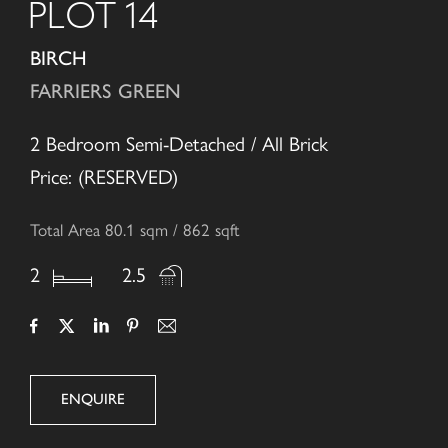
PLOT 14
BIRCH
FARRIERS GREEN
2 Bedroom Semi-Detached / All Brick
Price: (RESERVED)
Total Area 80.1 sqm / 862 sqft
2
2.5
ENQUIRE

--

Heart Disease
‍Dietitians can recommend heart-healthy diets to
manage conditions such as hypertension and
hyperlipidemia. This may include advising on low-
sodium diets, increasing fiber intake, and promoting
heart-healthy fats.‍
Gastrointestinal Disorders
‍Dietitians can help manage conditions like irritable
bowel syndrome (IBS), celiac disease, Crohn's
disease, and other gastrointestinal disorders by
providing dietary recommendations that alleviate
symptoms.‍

...

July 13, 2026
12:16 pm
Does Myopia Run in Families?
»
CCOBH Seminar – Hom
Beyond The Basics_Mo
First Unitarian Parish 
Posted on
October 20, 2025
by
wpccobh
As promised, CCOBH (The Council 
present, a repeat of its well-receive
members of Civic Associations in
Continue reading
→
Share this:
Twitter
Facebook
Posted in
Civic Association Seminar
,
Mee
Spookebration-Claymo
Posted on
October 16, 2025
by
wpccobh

**WORK INSTRUCTIONS:** Go over the records above and tally each line that includes "conditions". Give the total by itself.

**SOLUTION TO THIS PROBLEM:** 2